Türk ile evlendim olmadı, Alman ile evlendim olmadı.
 
Kaçtıktan beri göremedim memleketi
 
Giriş yasak. “ Özledin mi diyorum
 
Sen bilmezsin insan taşı özler mi?
 
İşte bizim köyün başında bir kaya vardı.
 
O kayayı bile özledim.
 
Sait Amca denizci. Yıllarını denizlerde
 
Çelik gemilerde çürütmüş. Saçları bembeyaz olmuş.
 
“Buraya geleceğime köyde
 
Soğan ekmek yeseydim. Bizimde bir onurumuz vardı.”
 
 
 
Bingöllü Hayri’nin başka
 
Sahte pasaportla gelmiş limandan konteynırlardan
 
Önceleri işler iyiydi
 
Hangi cebimizde kaç Mark var bilmezdik
 
Şimdilerde bozuldu işler.
 
Otuz kuruşluk işler, beş kuruşa indi
 
Karın tokluğuna çalışıyoruz artık.
 
 
 
Hasret orada doğmuş, babası devrimcilerden
 
Che Guevara tişörtü ve yeşil parka
 
Bir evin bir kızı, kardeşi yok
 
Annesi hemşire. Anne baba çalışıyor ikiside
 
Pazar günlerimiz var tek.
 
Kahvaltıda görürüz belki birbirimizi.
 
Çok yalnızım yapayalnız, o yüzden kavgalar.
 
 
 
Emine subay Alman Ordusu’nda
 
Afganistan’a çıkınca tayini,  NATO birliğine
 
Başını örttüğü için ayrıca
 
İstifa edip evlenmiş bir almanla
 
 
 
Arnavut Fevzi Amca
 
Temizlik işlerinden emekli
 
Onunda bir kızı var
 
Yılbaşında, o gece bir lokanta
 
“Hanım ne oldu? Sessizsin.”
 
Sonunda dayanamamış söylemiş, kadın
 
“Kız alman iş arkadaşına kaçtı.”
 
Arabaya binmişler ama başı dönüyor
 
Sağdan gelmiş, bir şimşek çakmış geçmiş
 
Soldan bir daha oda geçmiş, ama
 
Enseden gelince felç, sonrasını hatırlamıyor
 
Gözünü açmış hastanede. Doktor sormuş
 
“Ne kadardır buradasın?”
 
Bilmiyor.
 
Tam on yedi ay, komada.
 
O günden beri konuşmuyor kimseyle
 
Evi terk edip pansiyona yerleşmiş,
 
Adın batsın gurbet.
 
                                                          15.04.2011
                                                             TOKAT

PANSİYON: Edebi, Kültürel ve Felsefi Analiz
Erkan Yazargan'ın "PANSİYON" şiiri, "Gurbete" ithafıyla, Almanya'da yaşayan Türk göçmenlerinin karmaşık hayat hikayelerini, gurbetin birey ve aile üzerindeki etkilerini ve kimlik bunalımlarını işleyen çok katmanlı bir metindir. Şiir, farklı kuşaklardan ve farklı nedenlerle gurbete gitmiş insanların ortak yalnızlıklarını ve çaresizliklerini gözler önüne serer.
1. Edebi Analiz
"PANSİYON", serbest nazım biçiminde, epizodik bir anlatımla kaleme alınmış. Şiir, birbiriyle bağlantısız görünen ancak ortak bir tema etrafında birleşen bireysel hikayelerden oluşur. Her bir karakter, gurbet deneyiminin farklı bir yönünü temsil eder.

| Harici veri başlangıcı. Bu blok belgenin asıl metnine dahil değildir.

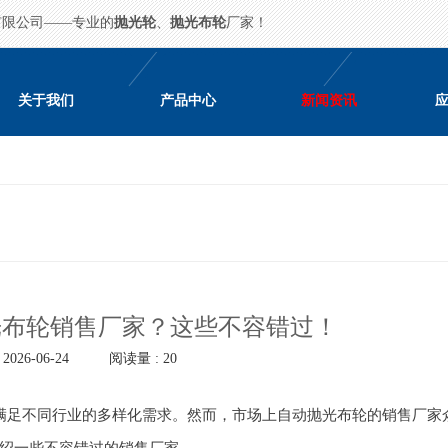
有限公司——专业的
抛光轮
、
抛光布轮
厂家！
关于我们
产品中心
新闻资讯
光布轮销售厂家？这些不容错过！
026-06-24
阅读量 : 20
满足不同行业的多样化需求。然而，市场上自动抛光布轮的销售厂家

 * Çoklu Bakış Açısı ve Karakter Zenginliği: Şiir, Haymanalı Aziz, Rizeli Sait, Bingöllü Hayri, Hasret ve Emine gibi farklı kökenlerden ve farklı toplumsal sınıflardan gelen karakterlerin hikayelerini sunar. Bu, gurbet deneyiminin tek boyutlu olmadığını, her birey için farklı zorluklar ve sonuçlar doğurduğunu gösterir. Her bir karakterin kendi ağzından veya anlatıcının gözünden sunulan kısa bölümler, karakterlerin derinliğini artırır.

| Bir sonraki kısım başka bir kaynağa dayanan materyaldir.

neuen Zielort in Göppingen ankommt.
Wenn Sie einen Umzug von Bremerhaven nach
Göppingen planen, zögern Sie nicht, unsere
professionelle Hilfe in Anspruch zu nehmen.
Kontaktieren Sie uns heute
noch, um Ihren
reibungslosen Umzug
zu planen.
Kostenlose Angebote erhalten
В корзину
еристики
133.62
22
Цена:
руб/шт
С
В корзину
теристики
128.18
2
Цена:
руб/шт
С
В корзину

 * Anlatım Tekniği ve Geçişler: Şair, bir karakterden diğerine yumuşak geçişlerle, adeta bir belgeselvari üslupla hikayeleri art arda sıralar. Her bir bölüm, o karakterin özgün gurbet serüvenini özetler.

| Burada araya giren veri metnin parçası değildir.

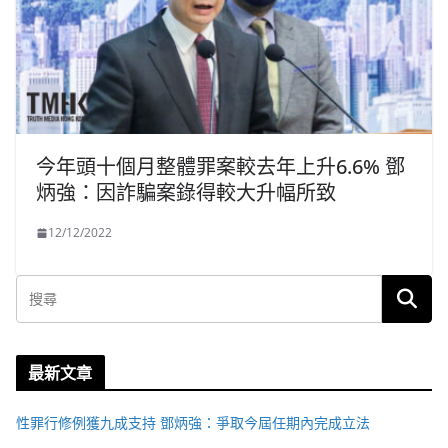
今年頭十個月整體罪案較去年上升6.6% 鄧
炳強：因詐騙案錄得較大升幅所致
12/12/2022
最新文章
性罪行修例獲九成支持 鄧炳強：爭取今屆任期內完成立法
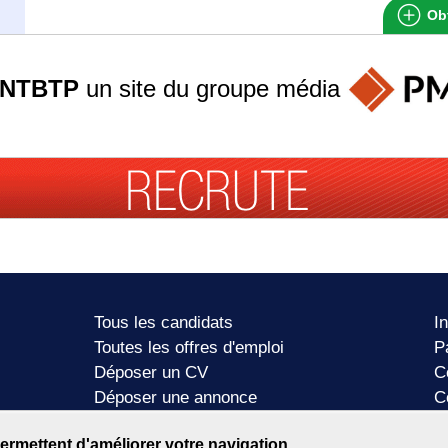
Obt
ANTBTP
un site du groupe
média
Tous les candidats
I
Toutes les offres d'emploi
P
Déposer un CV
C
Déposer une annonce
C
Témoignages utilisateurs
P
ermettent d'améliorer votre navigation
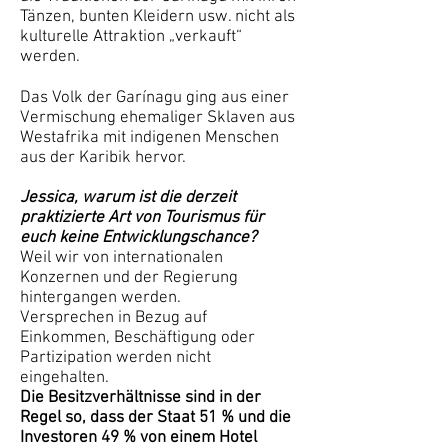
Tänzen, bunten Kleidern usw. nicht als
kulturelle Attraktion „verkauft“
werden.
Das Volk der Garínagu ging aus einer
Vermischung ehemaliger Sklaven aus
Westafrika mit indigenen Menschen
aus der Karibik hervor.
Jessica, warum ist die derzeit
praktizierte Art von Tourismus für
euch keine Entwicklungschance?
Weil wir von internationalen
Konzernen und der Regierung
hintergangen werden.
Versprechen in Bezug auf
Einkommen, Beschäftigung oder
Partizipation werden nicht
eingehalten.
Die Besitzverhältnisse sind in der
Regel so, dass der Staat 51 % und die
Investoren 49 % von einem Hotel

 * Somut Detaylar ve Canlılık: "Fötr şapka", "takım, kravat", "Che Guevara tişörtü", "yeşil parka", "konteyner", "bakır tencere" gibi somut detaylar, karakterlerin sosyal statüleri, geçmişleri ve günlük yaşamları hakkında ipuçları verir, şiiri daha canlı kılar.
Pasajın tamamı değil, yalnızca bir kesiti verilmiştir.